WHAT YOU SHOULD DO: Copy each of the entries below faithfully, setting aside any pictures.

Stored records
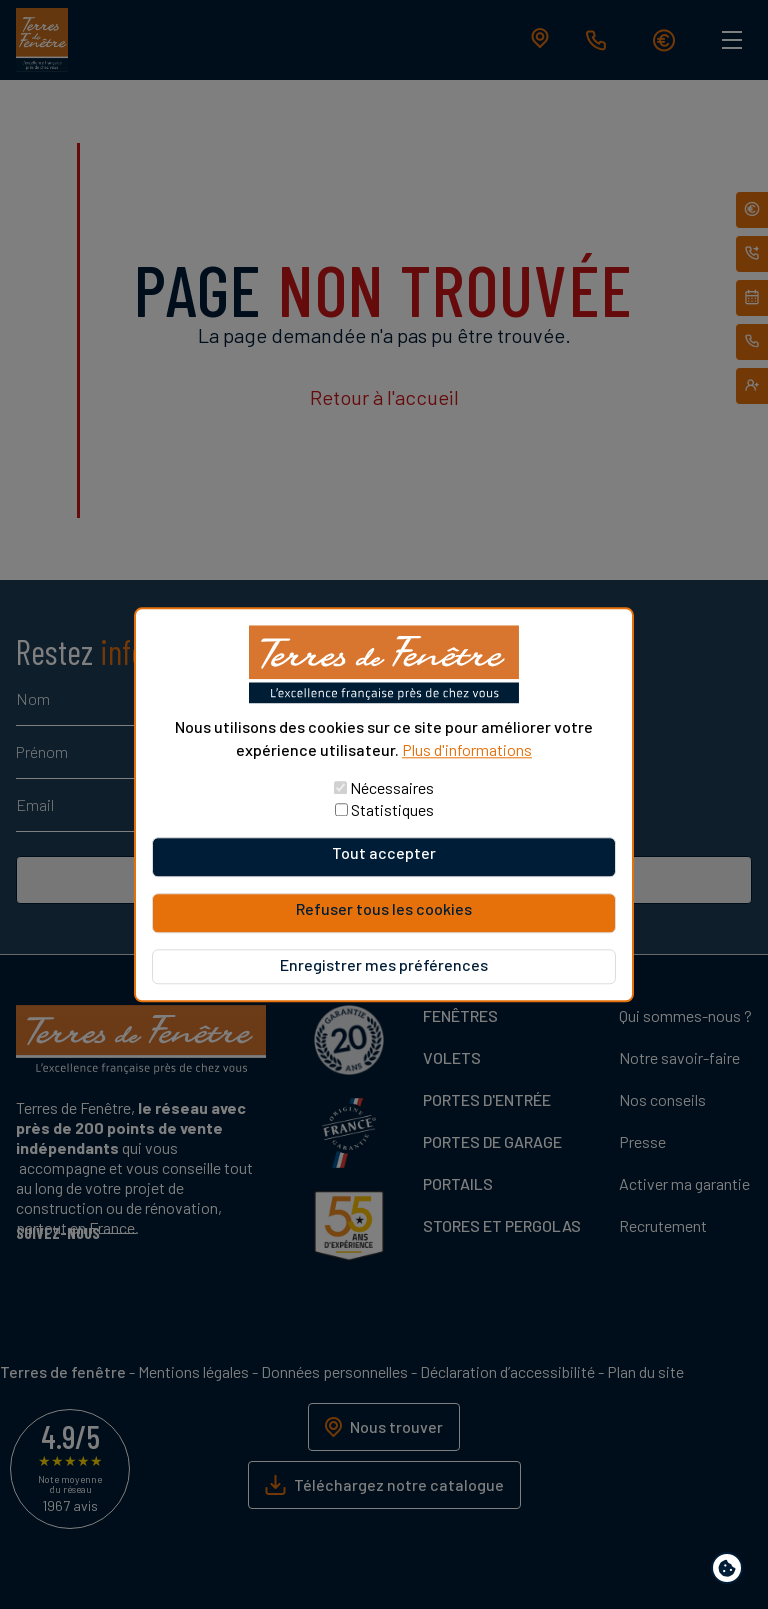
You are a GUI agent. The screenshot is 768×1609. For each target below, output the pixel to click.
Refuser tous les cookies (384, 908)
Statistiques (392, 809)
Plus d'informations (467, 749)
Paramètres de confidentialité (731, 1571)
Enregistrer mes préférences (384, 964)
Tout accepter (384, 852)
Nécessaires (392, 787)
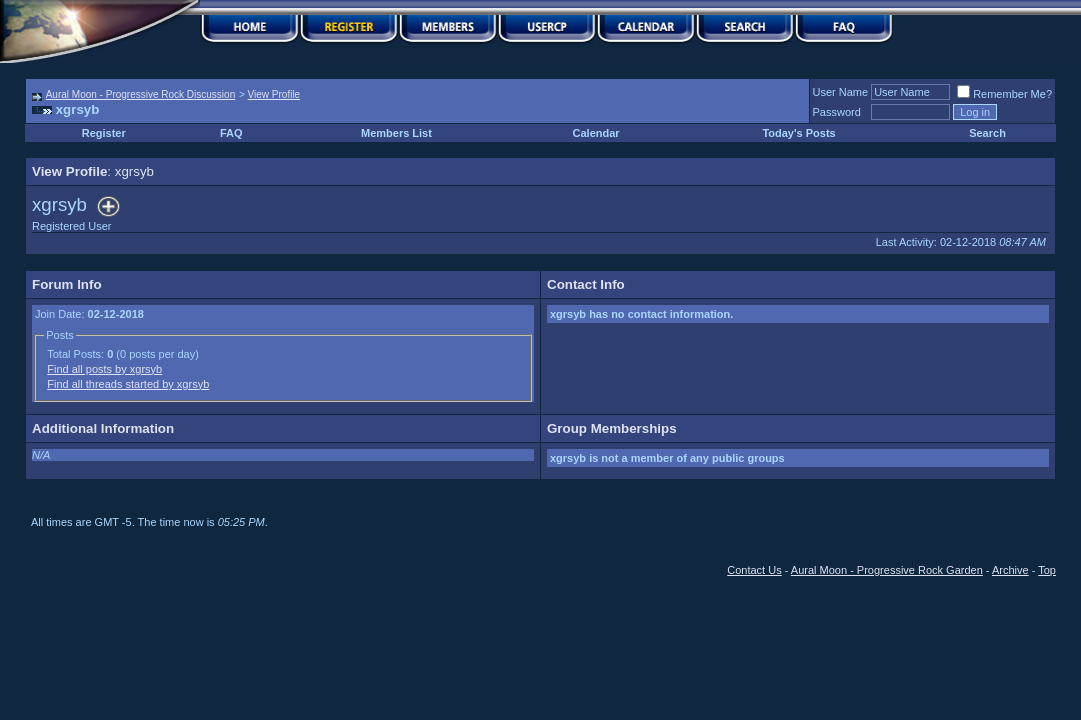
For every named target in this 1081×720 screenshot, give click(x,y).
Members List (396, 133)
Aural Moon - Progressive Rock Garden (887, 570)
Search (987, 133)
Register (104, 133)
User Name (841, 92)
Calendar (596, 133)
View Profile (274, 94)
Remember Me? (1004, 94)
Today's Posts (798, 133)
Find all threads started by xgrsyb (128, 384)
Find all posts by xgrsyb (104, 369)
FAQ (231, 133)
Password (837, 112)
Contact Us (754, 570)
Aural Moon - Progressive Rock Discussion (141, 94)
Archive (1010, 570)
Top (1047, 570)
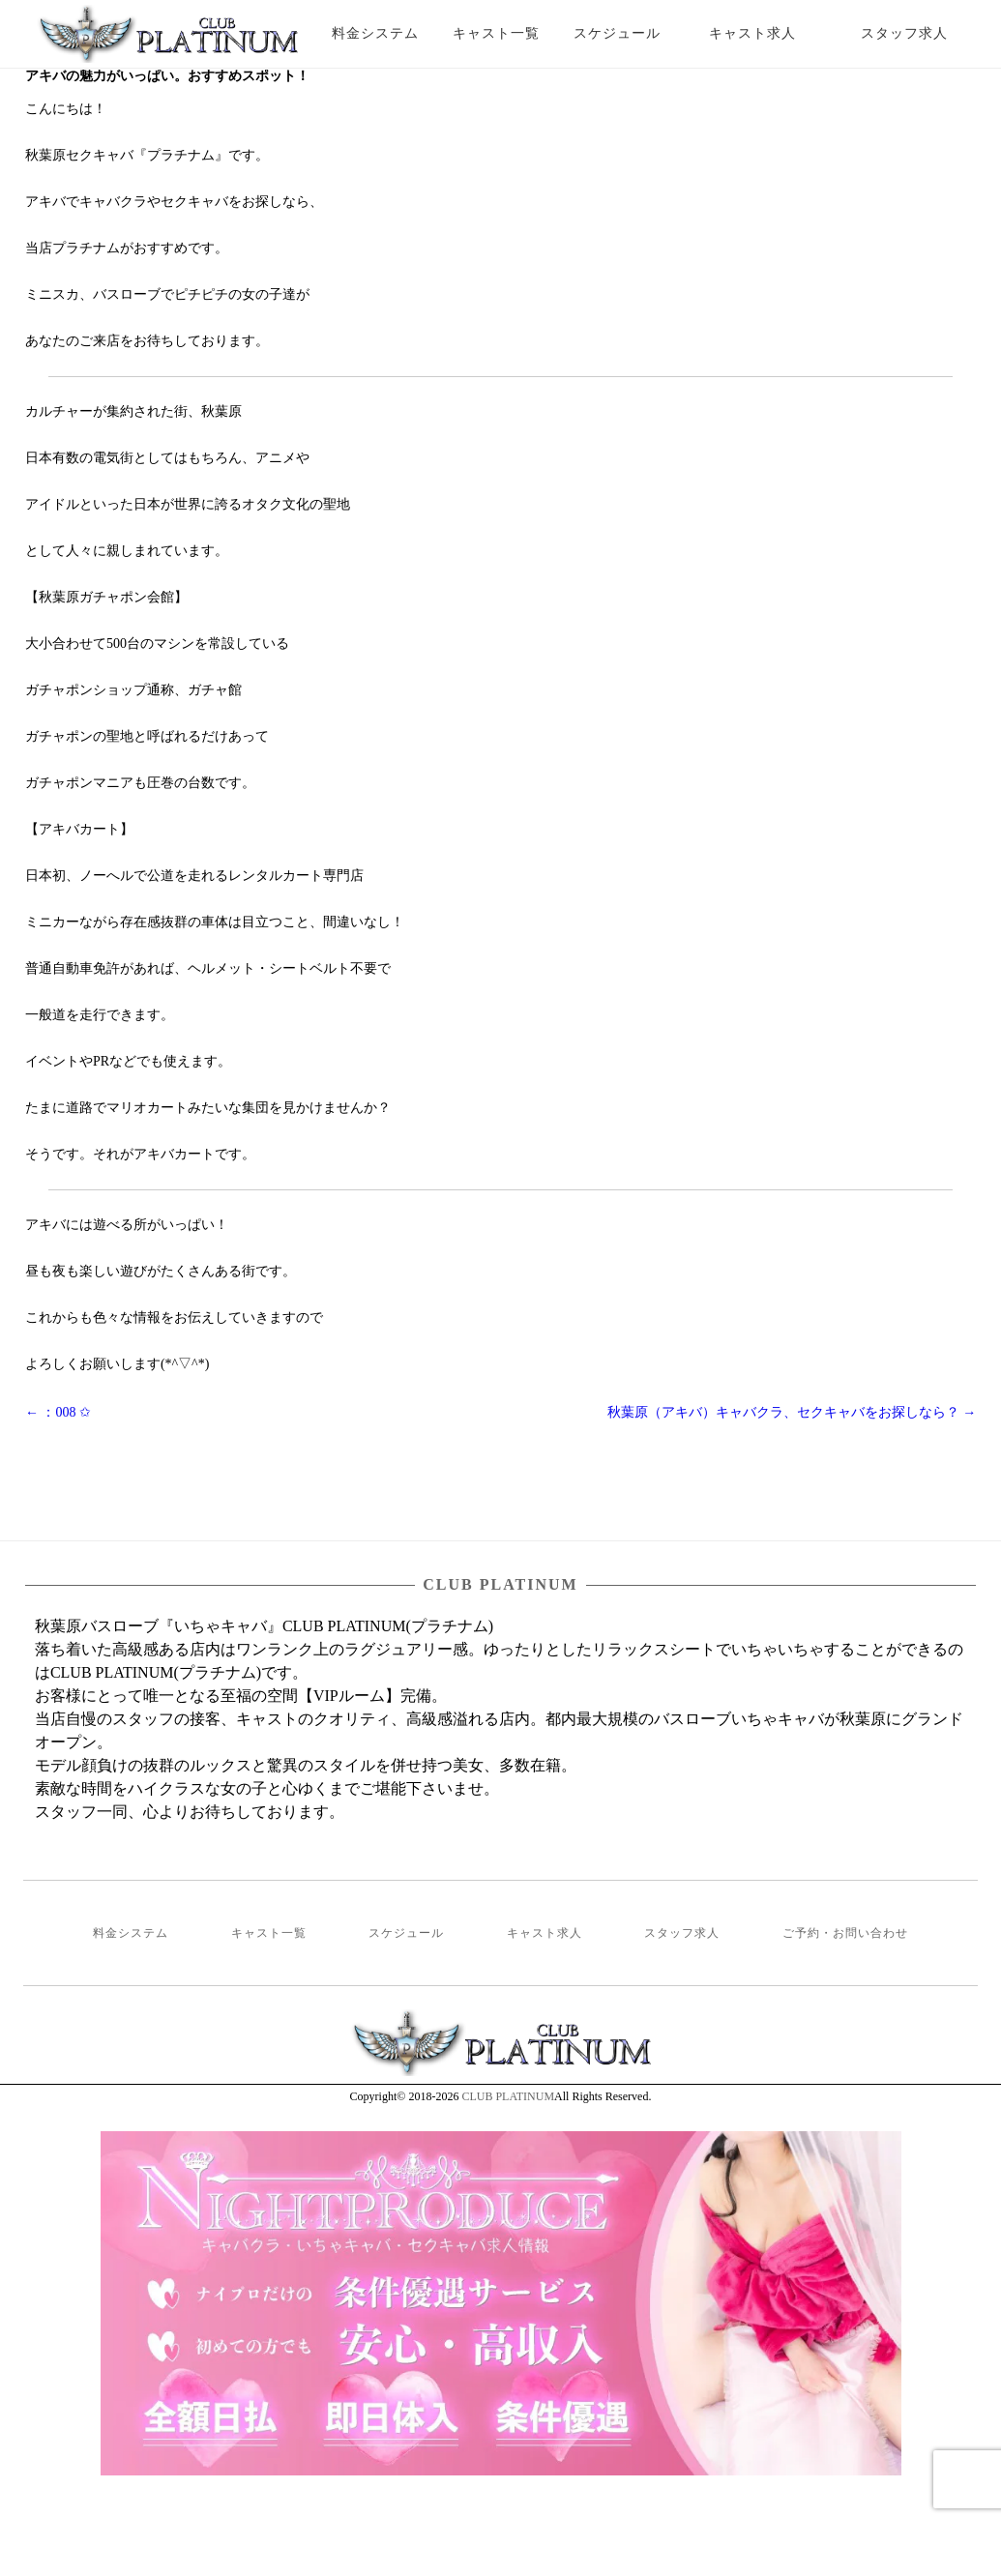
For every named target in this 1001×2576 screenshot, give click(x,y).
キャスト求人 (767, 33)
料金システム (375, 33)
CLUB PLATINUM (507, 2096)
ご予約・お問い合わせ (845, 1933)
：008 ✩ (58, 1412)
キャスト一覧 (496, 33)
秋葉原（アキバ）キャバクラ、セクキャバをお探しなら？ (792, 1412)
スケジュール (617, 33)
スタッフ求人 (921, 33)
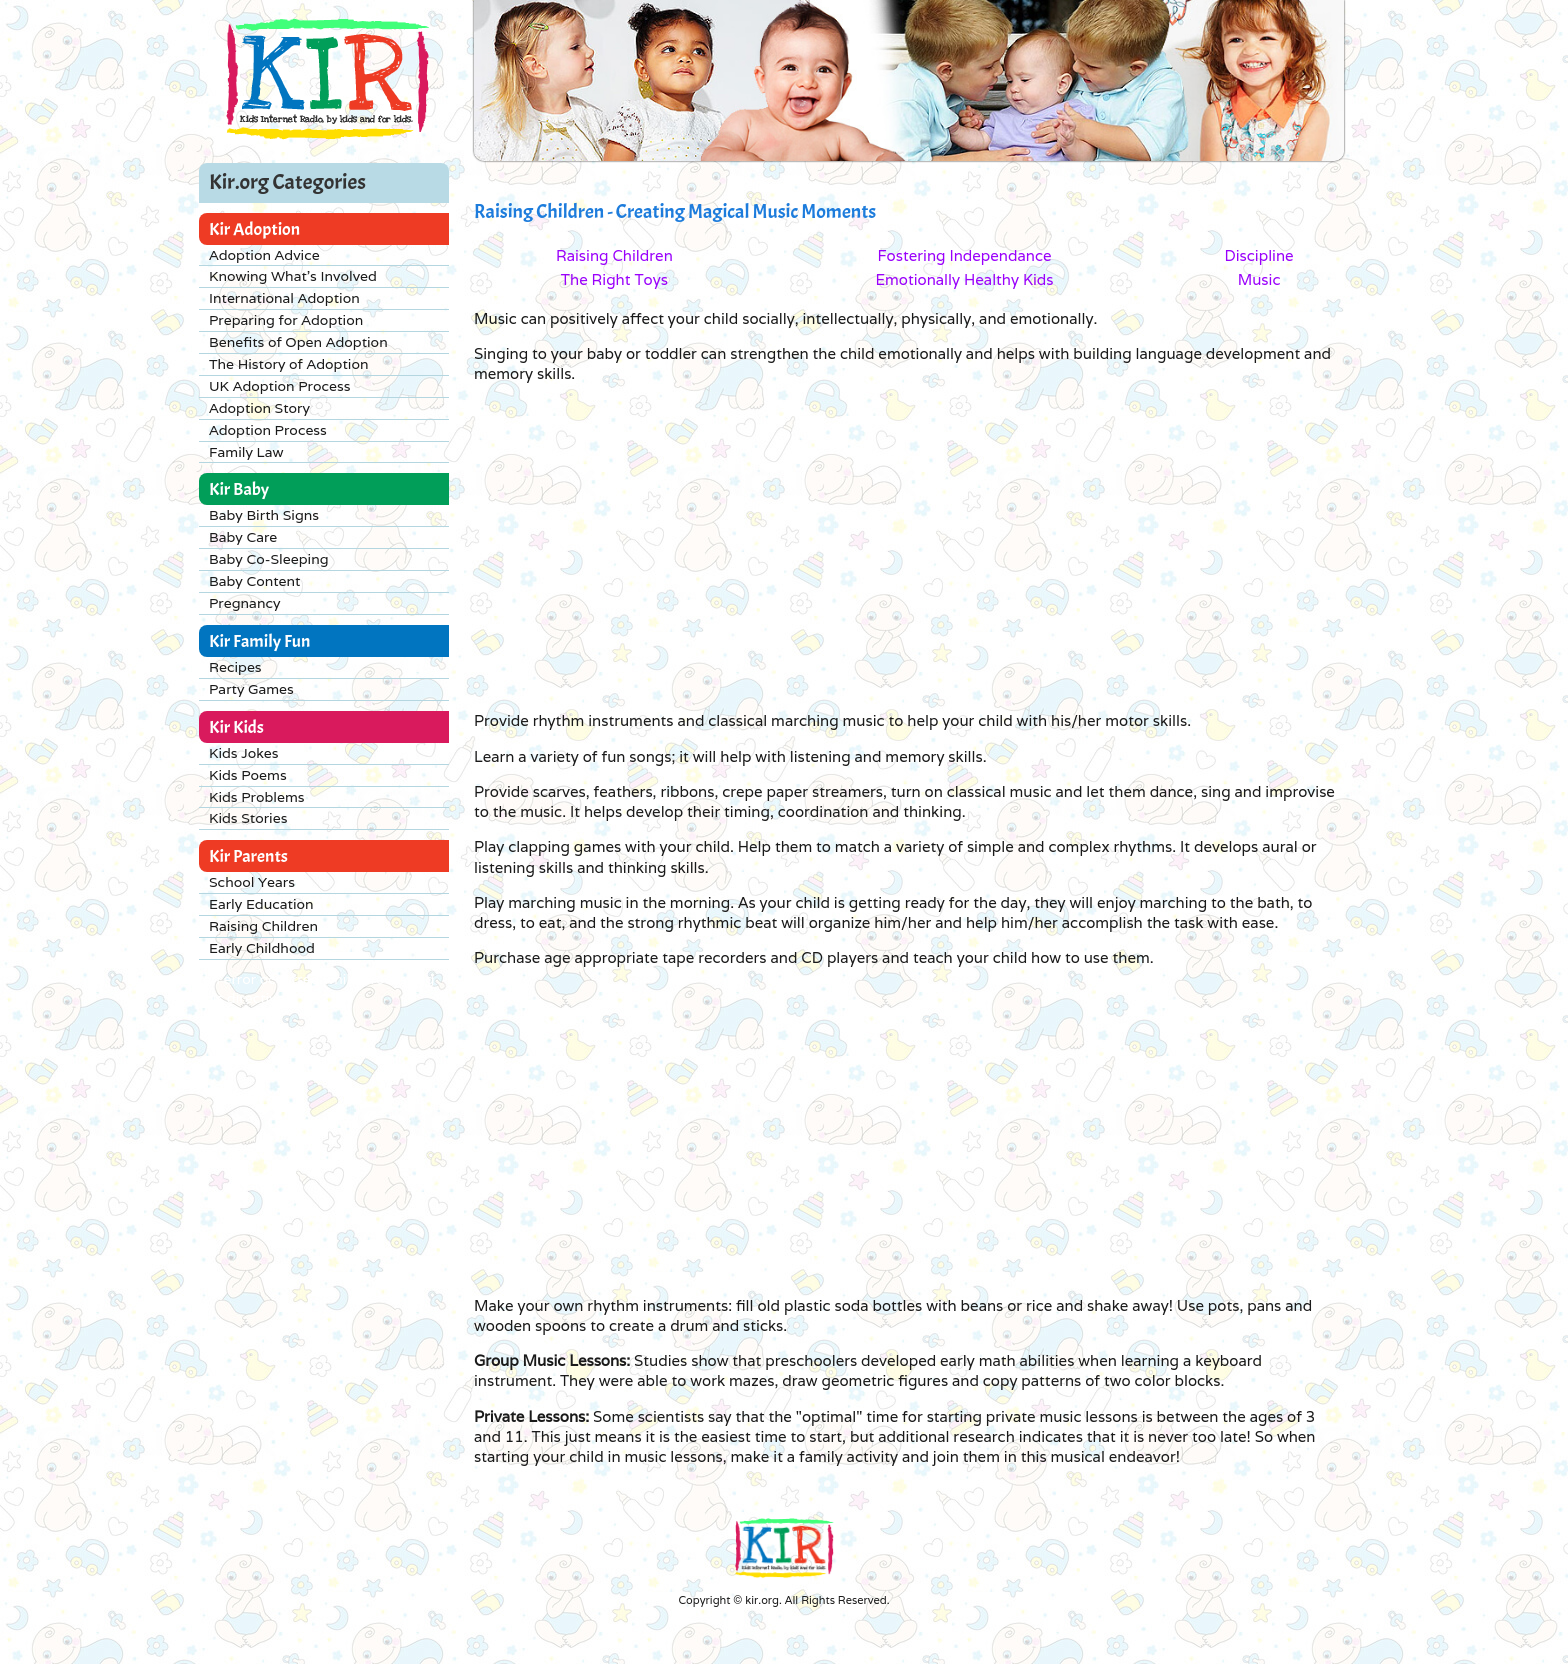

OUTPUT BELOW:
You are a GUI agent. The screenshot is 768×1609. For each target below, output the pixel to click.
Refuser tous les cookies (384, 908)
Statistiques (392, 809)
Plus d'informations (467, 749)
Paramètres de confidentialité (731, 1571)
Enregistrer mes préférences (384, 964)
Tout accepter (384, 852)
Nécessaires (392, 787)
For every named target in this 1081×720 screenshot, give click(x,y).
Members List (396, 133)
Aural Moon - Progressive Rock Garden (887, 570)
Search (987, 133)
Register (104, 133)
User Name (841, 92)
Calendar (596, 133)
View Profile (274, 94)
Remember Me? (1004, 94)
Today's Posts (798, 133)
Find all threads started by xgrsyb (128, 384)
Find all posts by xgrsyb (104, 369)
FAQ (231, 133)
Password (837, 112)
Contact Us (754, 570)
Aural Moon - Progressive Rock Discussion (141, 94)
Archive (1010, 570)
Top (1047, 570)
For every named target in this 1001×2576 screenshot, give click(x,y).
キャスト求人 (767, 33)
料金システム (375, 33)
CLUB PLATINUM (507, 2096)
ご予約・お問い合わせ (845, 1933)
：008 ✩ (58, 1412)
キャスト一覧 (496, 33)
秋葉原（アキバ）キャバクラ、セクキャバをお探しなら？ (792, 1412)
スケジュール (617, 33)
スタッフ求人 (921, 33)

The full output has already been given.